For some input values $x_n$, we observe (noisy) function values $y_n = f(x_n) + \epsilon$. The task is to infer the function $f$ that generated the data and generalizes well to function values at new input locations.

Finding a regression function requires solving a variety of problems, including the following:

- **Choice of the model (type) and the parametrization** of the regression function. Given a dataset, what function classes (e.g., polynomials) are good candidates for modeling the data, and what particular parametrisation (e.g., degree of the polynomial) should we choose? Model selection, as discussed previously, allows us to compare various models to find the simplest model that explains the training data reasonably well.
- **Finding good parameters.** Having chosen a model of the regression function, how do we find good model parameters? Here, we will need to look at different loss/objective functions (they determine what a "good" fit is) and optimisation algorithms that allow us to minimise this loss.
- **Overfitting and model selection.** Overfitting is a problem when the regression function fits the training data "too well" but does not generalise to unseen test data. Overfitting typically occurs if the underlying model (or its parametrization) is overly flexible and expressive. We will look at the underlying reasons and discuss ways to mitigate the effect of overfitting in the context of linear regression.
- **Relationship between loss functions and parameter priors.** Loss functions (optimisation objectives) are often motivated and induced by probabilistic models. We will look at the connection between loss functions and the underlying prior assumptions that induce these losses.
- **Uncertainty modeling.** In any practical setting, we have access to only a finite, potentially large, amount of (training) data for selecting the model class and the corresponding parameters. Given that this finite amount of training data does not cover all possible scenarios, we may want to describe the remaining parameter uncertainty to obtain a measure of confidence of the model’s prediction at test time; the smaller the training set, the more important uncertainty modeling. Consistent modeling of uncertainty equips model predictions with confidence bounds.

## Problem Foundation

Because of the presence of observation noise, we will adopt a probabilistic approach and explicitly model the noise using a likelihood function. More specifically, throughout this chapter, we consider a regression problem with the likelihood function

\begin{equation}
p(y|x) = \mathcal{N}(y|f(x), \sigma^2)
\end{equation}

Here, $x \in \mathbb{R}^D$ are inputs and $y \in \mathbb{R}$ are noisy function values (targets). With above equation, the functional relationship between $x$ and $y$ is given as

\begin{equation}
y = f(x) + \epsilon
\end{equation}

where $\epsilon ~ \mathcal{N}(0, \sigma^2)$ is independent, identically distributed (i.i.d.) Gaussian measurement noise with mean 0 and variance $\sigma^2$. Our objective is to find a function that is close (similar) to the unknown function $f$ that generated the data and that generalizes well.

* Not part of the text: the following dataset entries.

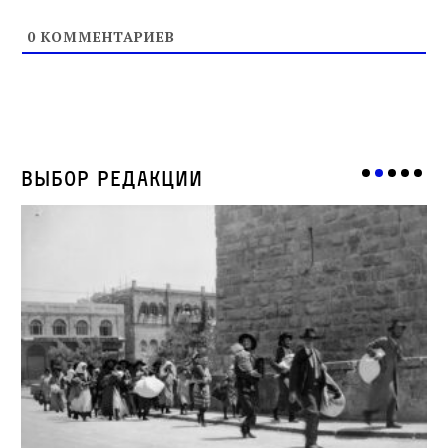
0
КОММЕНТАРИЕВ
Выбор редакции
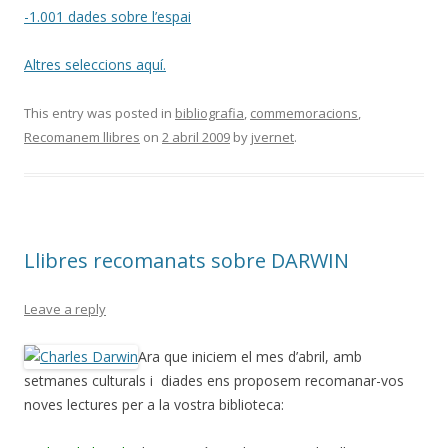
-1.001 dades sobre l’espai
Altres seleccions aquí.
This entry was posted in
bibliografia
,
commemoracions
,
Recomanem llibres
on
2 abril 2009
by
jvernet
.
Llibres recomanats sobre DARWIN
Leave a reply
Ara que iniciem el mes d’abril, amb
setmanes culturals i diades ens proposem recomanar-vos
noves lectures per a la vostra biblioteca:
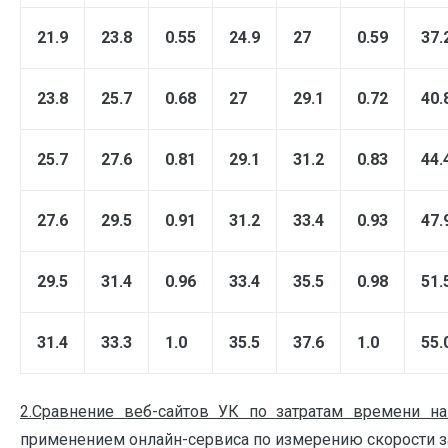
21.9
23.8
0.55
24.9
27
0.59
37.
23.8
25.7
0.68
27
29.1
0.72
40.
25.7
27.6
0.81
29.1
31.2
0.83
44.
27.6
29.5
0.91
31.2
33.4
0.93
47.
29.5
31.4
0.96
33.4
35.5
0.98
51.
31.4
33.3
1.0
35.5
37.6
1.0
55.
2.Сравнение веб-сайтов УК по затратам времени на
применением онлайн-сервиса по измерению скорости заг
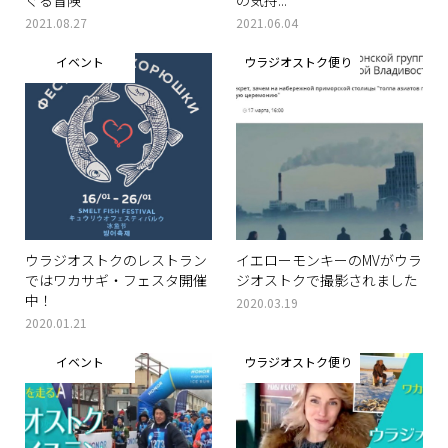
ぐる冒険
の気持...
2021.08.27
2021.06.04
イベント
ウラジオストク便り
ウラジオストクのレストラン
イエローモンキーのMVがウラ
ではワカサギ・フェスタ開催
ジオストクで撮影されました
中！
2020.03.19
2020.01.21
イベント
ウラジオストク便り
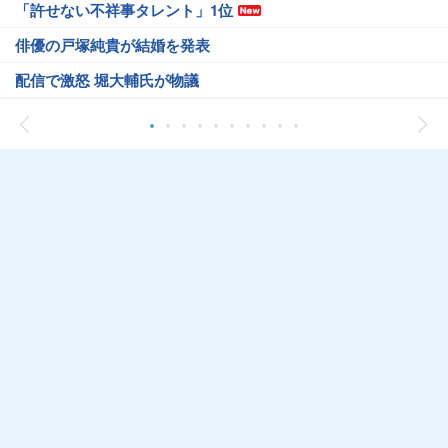
「許せない不祥事タレント」1位
俳優の戸塚純貴が結婚を発表
配信で激怒 堀大輔氏が物議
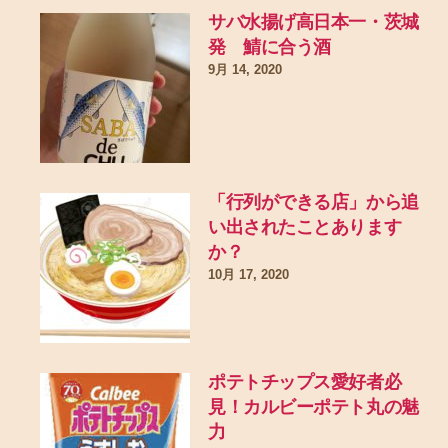
サバ水揚げ高日本一・茨城
発 鯖に合う酒
9月 14, 2020
「行列ができる店」から追
い出されたことあります
か？
10月 17, 2020
ポテトチップス愛好者必
見！カルビーポテト丸の魅
力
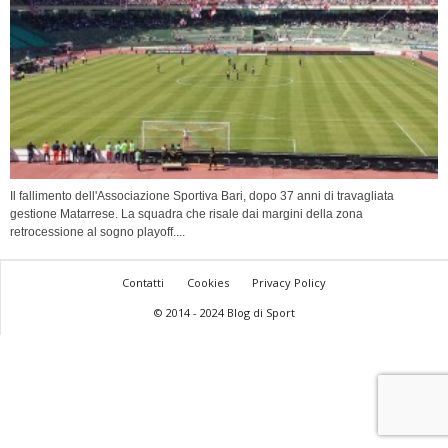
Il fallimento dell'Associazione Sportiva Bari, dopo 37 anni di travagliata
gestione Matarrese. La squadra che risale dai margini della zona
retrocessione al sogno playoff....
Contatti
Cookies
Privacy Policy
© 2014 - 2024 Blog di Sport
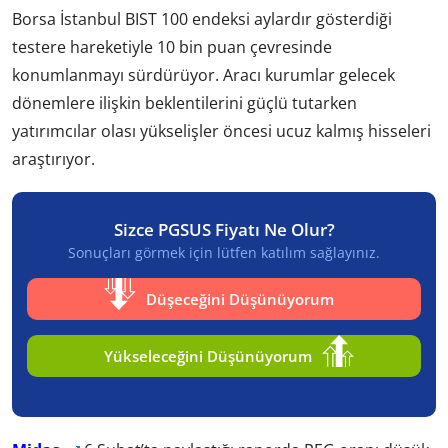
Borsa İstanbul BIST 100 endeksi aylardır gösterdiği
testere hareketiyle 10 bin puan çevresinde
konumlanmayı sürdürüyor. Aracı kurumlar gelecek
dönemlere ilişkin beklentilerini güçlü tutarken
yatırımcılar olası yükselişler öncesi ucuz kalmış hisseleri
araştırıyor.
Sizce PGSUS Fiyatı Ne Olur?
Sonuçları görmek için lütfen katılım sağlayınız.
Düşeceğini Düşünüyorum
Yükseleceğini Düşünüyorum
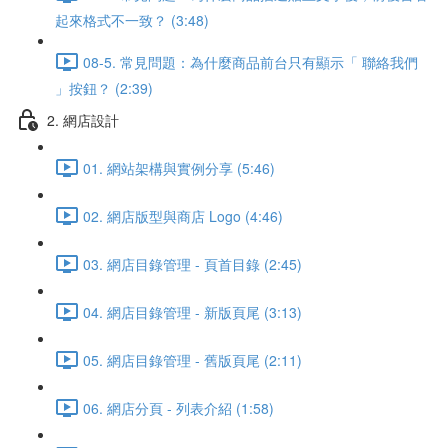
起來格式不一致？ (3:48)
08-5. 常見問題：為什麼商品前台只有顯示「 聯絡我們
」按鈕？ (2:39)
2. 網店設計
01. 網站架構與實例分享 (5:46)
02. 網店版型與商店 Logo (4:46)
03. 網店目錄管理 - 頁首目錄 (2:45)
04. 網店目錄管理 - 新版頁尾 (3:13)
05. 網店目錄管理 - 舊版頁尾 (2:11)
06. 網店分頁 - 列表介紹 (1:58)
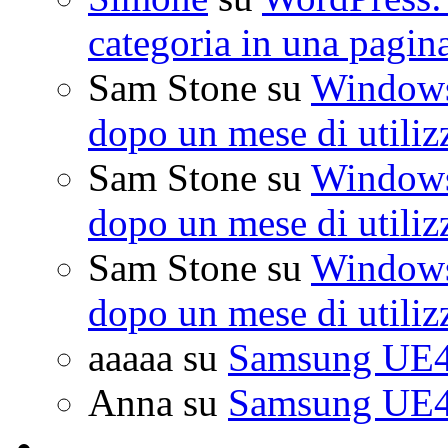
categoria in una pagin
Sam Stone
su
Windows 
dopo un mese di utiliz
Sam Stone
su
Windows 
dopo un mese di utiliz
Sam Stone
su
Windows 
dopo un mese di utiliz
aaaaa
su
Samsung UE4
Anna
su
Samsung UE4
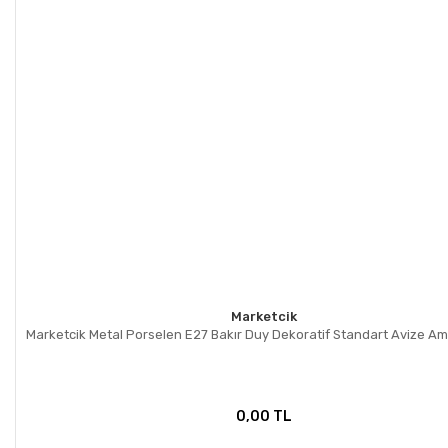
Marketcik
Marketcik Metal Porselen E27 Bakır Duy Dekoratif Standart Avize A
0,00 TL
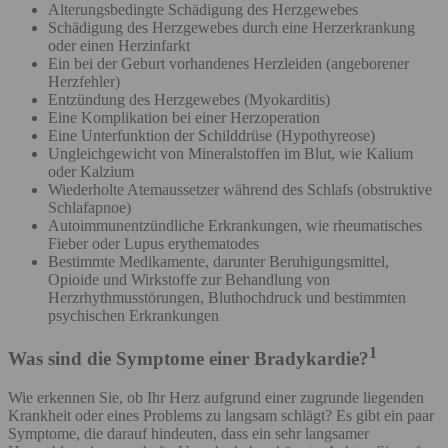
Alterungsbedingte Schädigung des Herzgewebes
Schädigung des Herzgewebes durch eine Herzerkrankung
oder einen Herzinfarkt
Ein bei der Geburt vorhandenes Herzleiden (angeborener
Herzfehler)
Entzündung des Herzgewebes (Myokarditis)
Eine Komplikation bei einer Herzoperation
Eine Unterfunktion der Schilddrüse (Hypothyreose)
Ungleichgewicht von Mineralstoffen im Blut, wie Kalium
oder Kalzium
Wiederholte Atemaussetzer während des Schlafs (obstruktive
Schlafapnoe)
Autoimmunentzündliche Erkrankungen, wie rheumatisches
Fieber oder Lupus erythematodes
Bestimmte Medikamente, darunter Beruhigungsmittel,
Opioide und Wirkstoffe zur Behandlung von
Herzrhythmusstörungen, Bluthochdruck und bestimmten
psychischen Erkrankungen
1
Was sind die Symptome einer Bradykardie?
Wie erkennen Sie, ob Ihr Herz aufgrund einer zugrunde liegenden
Krankheit oder eines Problems zu langsam schlägt? Es gibt ein paar
Symptome, die darauf hindeuten, dass ein sehr langsamer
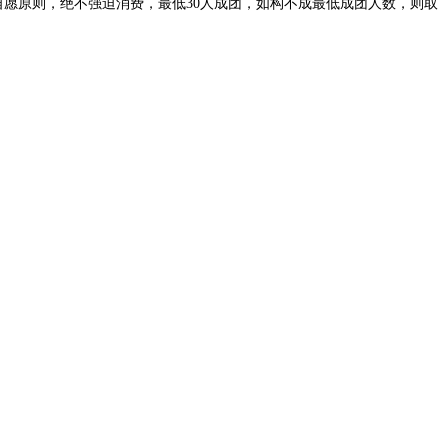
自愿原则，绝不强迫消费，最低30人成团，如构不成最低成团人数，则取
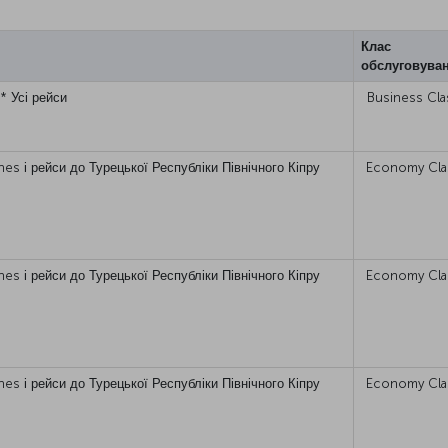
Клас
обслуговува
* Усі рейси
Business Cla
ines і рейси до Турецької Республіки Північного Кіпру
Economy Cla
ines і рейси до Турецької Республіки Північного Кіпру
Economy Cla
ines і рейси до Турецької Республіки Північного Кіпру
Economy Cla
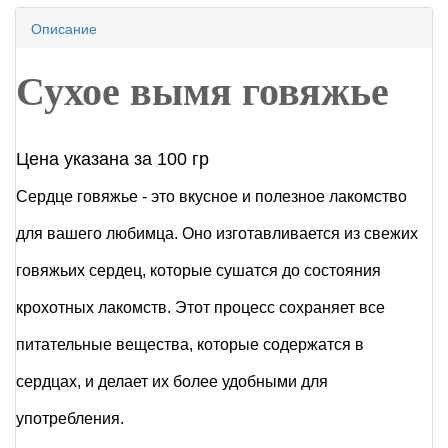
Описание
Сухое вымя говяжье
Цена указана за 100 гр
Сердце говяжье - это вкусное и полезное лакомство
для вашего любимца. Оно изготавливается из свежих
говяжьих сердец, которые сушатся до состояния
крохотных лакомств. Этот процесс сохраняет все
питательные вещества, которые содержатся в
сердцах, и делает их более удобными для
употребления.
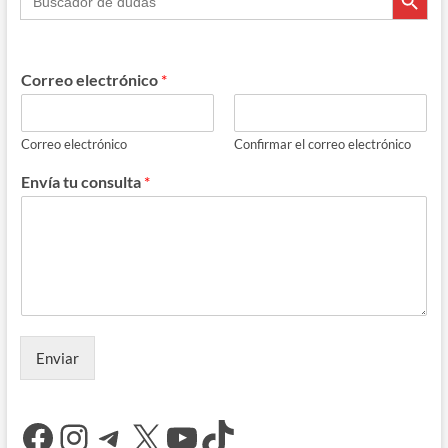
Correo electrónico
*
Correo electrónico
Confirmar el correo electrónico
Envía tu consulta
*
Enviar
Facebook
Instagram
Telegram
X
YouTube
TikTok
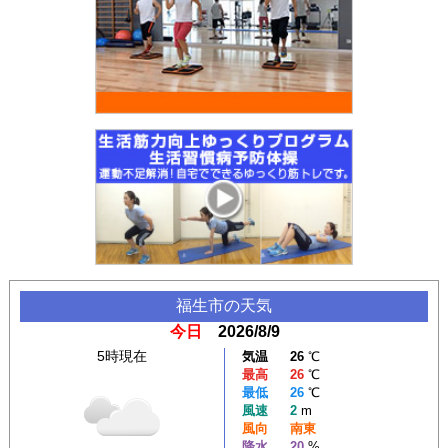
福生市
の天気
今日
2026/8/9
5時現在
気温
26
℃
最高
26
℃
最低
26
℃
風速
2
m
風向
南東
降水
20
%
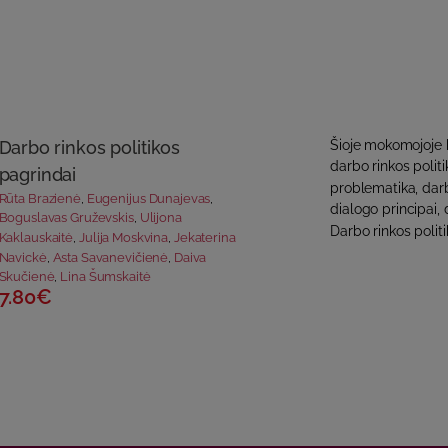
Darbo rinkos politikos
Šioje mokomojoje k
darbo rinkos poli
pagrindai
problematika, darb
Rūta Brazienė
,
Eugenijus Dunajevas
,
dialogo principai, 
Boguslavas Gruževskis
,
Ulijona
Darbo rinkos politi
Kaklauskaitė
,
Julija Moskvina
,
Jekaterina
Navickė
,
Asta Savanevičienė
,
Daiva
Skučienė
,
Lina Šumskaitė
7.80€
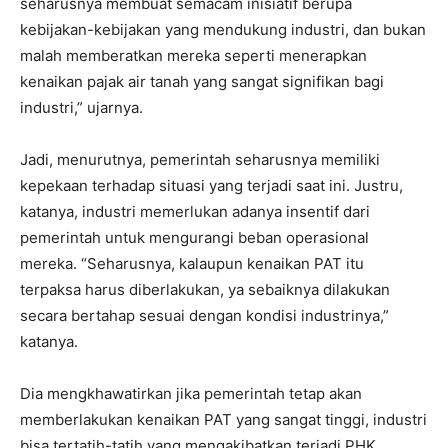
seharusnya membuat semacam inisiatif berupa
kebijakan-kebijakan yang mendukung industri, dan bukan
malah memberatkan mereka seperti menerapkan
kenaikan pajak air tanah yang sangat signifikan bagi
industri,” ujarnya.
Jadi, menurutnya, pemerintah seharusnya memiliki
kepekaan terhadap situasi yang terjadi saat ini. Justru,
katanya, industri memerlukan adanya insentif dari
pemerintah untuk mengurangi beban operasional
mereka. “Seharusnya, kalaupun kenaikan PAT itu
terpaksa harus diberlakukan, ya sebaiknya dilakukan
secara bertahap sesuai dengan kondisi industrinya,”
katanya.
Dia mengkhawatirkan jika pemerintah tetap akan
memberlakukan kenaikan PAT yang sangat tinggi, industri
bisa tertatih-tatih yang mengakibatkan terjadi PHK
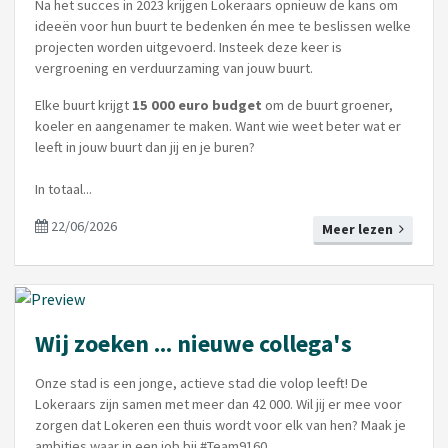
Na het succes in 2023 krijgen Lokeraars opnieuw de kans om
ideeën voor hun buurt te bedenken én mee te beslissen welke
projecten worden uitgevoerd. Insteek deze keer is
vergroening en verduurzaming van jouw buurt.
Elke buurt krijgt
15 000 euro budget
om de buurt groener,
koeler en aangenamer te maken. Want wie weet beter wat er
leeft in jouw buurt dan jij en je buren?
In totaal...
22/06/2026
Meer lezen
Wij zoeken ... nieuwe collega's
Onze stad is een jonge, actieve stad die volop leeft! De
Lokeraars zijn samen met meer dan 42 000. Wil jij er mee voor
zorgen dat Lokeren een thuis wordt voor elk van hen? Maak je
ambities waar in een job bij #Team9160.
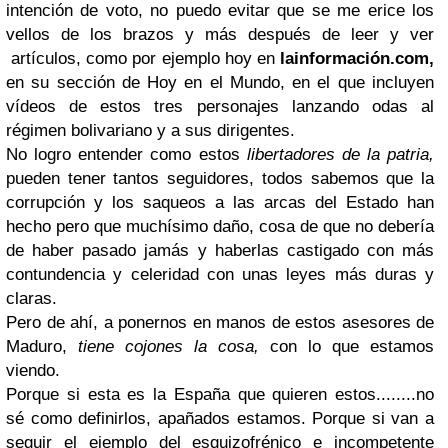
intención de voto, no puedo evitar que se me erice los
vellos de los brazos y más después de leer y ver
artículos, como por ejemplo hoy en
lainformación.com,
en su sección de Hoy en el Mundo,
en el que incluyen
vídeos de estos tres personajes lanzando odas al
régimen bolivariano y a sus dirigentes.
No logro entender como estos
libertadores de la patria,
pueden tener tantos seguidores, todos sabemos que la
corrupción y los saqueos a las arcas del Estado han
hecho pero que muchísimo daño, cosa de que no debería
de haber pasado jamás y haberlas castigado con más
contundencia y celeridad con unas leyes más duras y
claras.
Pero de ahí, a ponernos en manos de estos asesores de
Maduro,
tiene cojones la cosa,
con lo que estamos
viendo.
Porque si esta es la España que quieren estos........no
sé como definirlos, apañados estamos. Porque si van a
seguir el ejemplo del esquizofrénico e incompetente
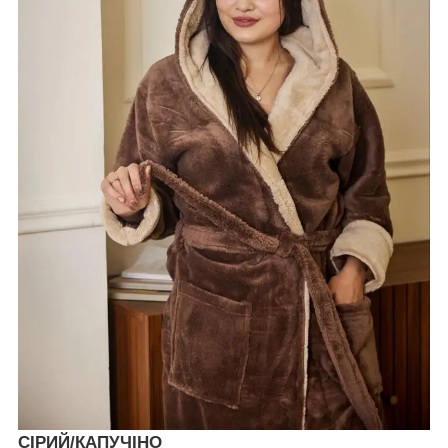
СІРИЙ/КАПУЧІНО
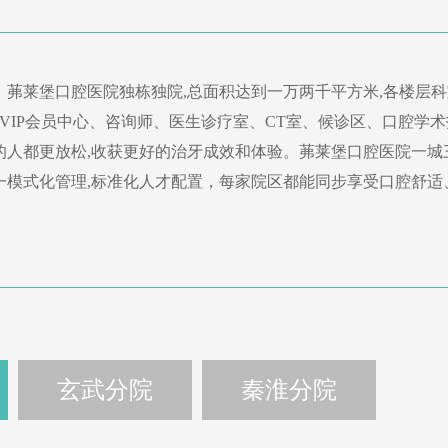
，茀莱堡口腔医院独栋独院,总面积达到一万两千平方米,各楼层科
,VIP会员中心、咨询师、医生诊疗室、CT室、候诊区、口腔学
的人都更放松,收获更好的治牙成效和体验。茀莱堡口腔医院一城
一模式化管理,标准化人才配置，每家院区都能同步享受口腔舒适
玄武分院
秦淮分院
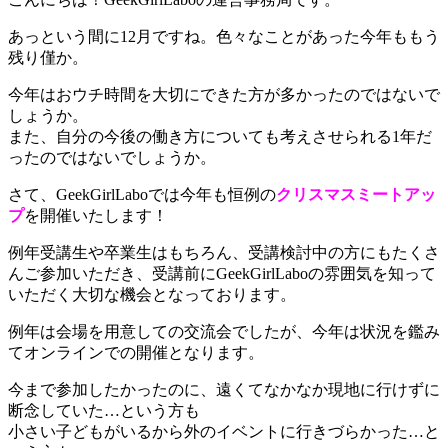
あっという間に12月ですね。色々なことがあった今年ももう
残り僅か。
今年はおウチ時間を大切にできた方が多かったのではないで
しょうか。
また、自分の今後の働き方についても考えさせられる1年だ
ったのではないでしょうか。
さて、GeekGirlLaboでは今年も恒例の
クリスマスミートアッ
プ
を開催いたします！
例年受講生や卒業生はもちろん、受講検討中の方にもたくさ
んご参加いただき、受講前にGeekGirlLaboの雰囲気を知って
いただく大切な機会となっております。
例年は会場を用意しての交流会でしたが、今年は状況を鑑み
てオンラインでの開催となります。
今まで参加したかったのに、遠くてなかなか現地に行けずに
断念していた…という方も
小さい子どもがいるから外のイベントに行きづらかった…と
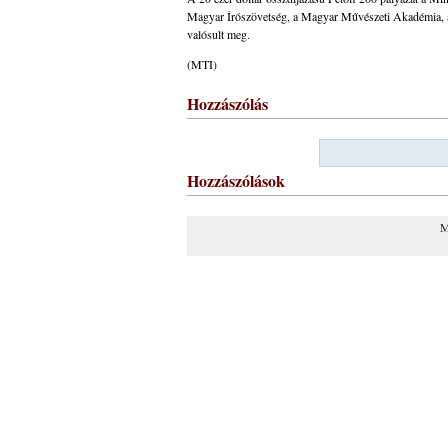
Magyar Írószövetség, a Magyar Művészeti Akadémia, a 
valósult meg.
(MTI)
Hozzászólás
Hozzászólások
M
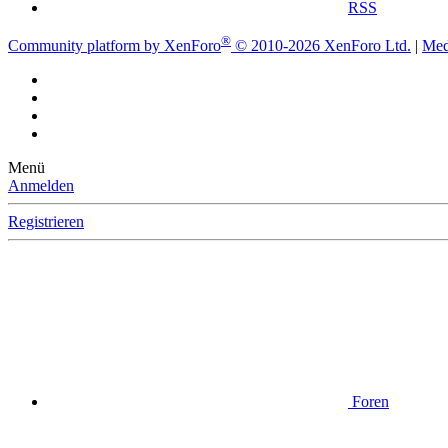
RSS
®
Community platform by XenForo
© 2010-2026 XenForo Ltd.
|
Med
Menü
Anmelden
Registrieren
Foren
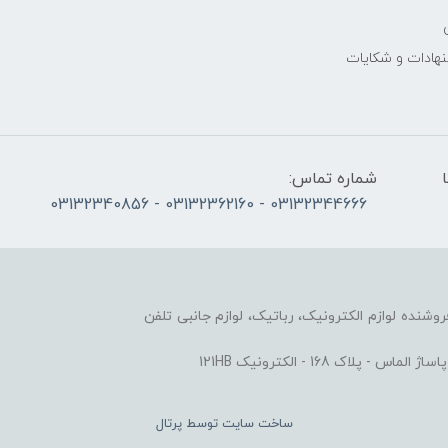
نهادات و شکایات
الی پنج‌شنبه 10 تا
شماره تماس:
03132344666 - 03132362160 - 03132340856
وزشی و فروشنده لوازم الکترونیک، رباتیک، لوازم جانبی تلفن
ک 168 - الکترونیک 121HB
ساخت سایت توسط
پرتال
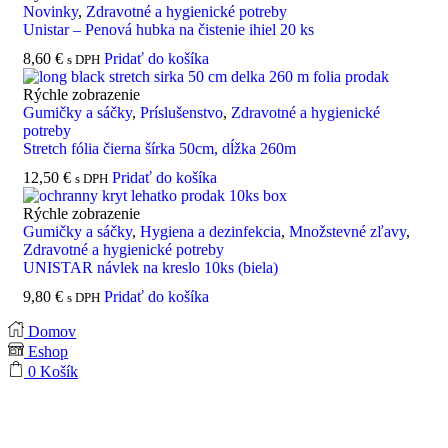
Novinky
,
Zdravotné a hygienické potreby
Unistar – Penová hubka na čistenie ihiel 20 ks
8,60
€
Pridať do košíka
s DPH
Rýchle zobrazenie
Gumičky a sáčky
,
Príslušenstvo
,
Zdravotné a hygienické
potreby
Stretch fólia čierna šírka 50cm, dĺžka 260m
12,50
€
Pridať do košíka
s DPH
Rýchle zobrazenie
Gumičky a sáčky
,
Hygiena a dezinfekcia
,
Množstevné zľavy
,
Zdravotné a hygienické potreby
UNISTAR návlek na kreslo 10ks (biela)
9,80
€
Pridať do košíka
s DPH
Domov
Eshop
0
Košík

In this chapter, we focus on parametric models, i.e., we choose a parametrised function and find parameters $\theta$ that "work well" for modeling the data. For the time being, we assume that the noise variance $\sigma^2$ is known and focus on learning the model parameters $\theta$. In linear regression, we consider the special case that the parameters $\theta$ appear linearly in our model

For $x, \theta \in \mathbb{R}$ the linear regression model describes straight lines (linear functions), and the parameter $\theta$ is the slope of the line.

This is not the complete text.